A33K-3356:
Warm-Ring Structures in Intense Hurricanes
Wednesday, 17 December 2014
Franchesca Isabella Espinosa1, Alex Omar Gonzalez2, Christopher J Slocum2 and Wayne H Schubert3, (1)Florida International University, Mathematics, Miami, FL, United States, (2)Colorado State University, Atmospheric Science, Fort Collins, CO, United States, (3)Colorado State Unvi, Fort Collins, CO, United States
Abstract:
Typical hurricanes have a warm-core structure such that the warmest temperatures occur in the center of the hurricane. However, weather reconnaissance aircraft data has observed warm-rings in intense hurricanes. A warm-ring structure results when the warmest temperature anomalies occur on the outer edge of the eye.
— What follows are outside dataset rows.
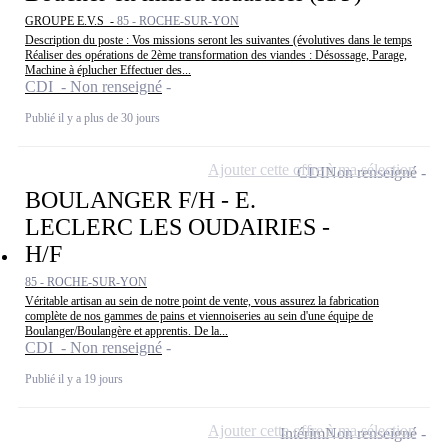
GROUPE E.V.S -
85 - ROCHE-SUR-YON
Description du poste : Vos missions seront les suivantes (évolutives dans le temps
Réaliser des opérations de 2ème transformation des viandes : Désossage, Parage,
Machine à éplucher Effectuer des...
CDI - Non renseigné
Publié il y a plus de 30 jours
Ajouter cette offre à ma sélection
CDI
Non renseigné
BOULANGER F/H - E.
LECLERC LES OUDAIRIES -
H/F
85 - ROCHE-SUR-YON
Véritable artisan au sein de notre point de vente, vous assurez la fabrication
complète de nos gammes de pains et viennoiseries au sein d'une équipe de
Boulanger/Boulangère et apprentis. De la...
CDI - Non renseigné
Publié il y a 19 jours
Ajouter cette offre à ma sélection
Intérim
Non renseigné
Schubert et al. (2007) suggests the Eliassen transverse circulation equation can model intense hurricanes with a warm-core structure in the upper troposphere and also a warm-ring structure in the lower. Although the thermal wind equation was used in the derivation of the transverse circulation equation, the thermal wind equation has not been used explicitly in an attempt to create such a temperature field. This study derives the thermal wind equation from the hydrostatic and the gradient wind equations to analyze the temperature, tangential velocity, and the absolute vorticity fields. Using observed hurricanes, a warm-ring structure is simulated with the thermal wind equation as the basis. With a prescribed temperature profile, the calculated tangential velocity and absolute vorticity fields resemble those of a realistic hurricane. Thus, the thermal wind equation can be used to create a realistic, intense hurricane with a warm ring structure. Schubert et al. (2007) discusses subsidence as a mechanism that leads to the warm-ring but the tangential velocity and absolute vorticity fields suggest some influence of boundary layer processes that should be explored in future research for a further understanding of warm-rings.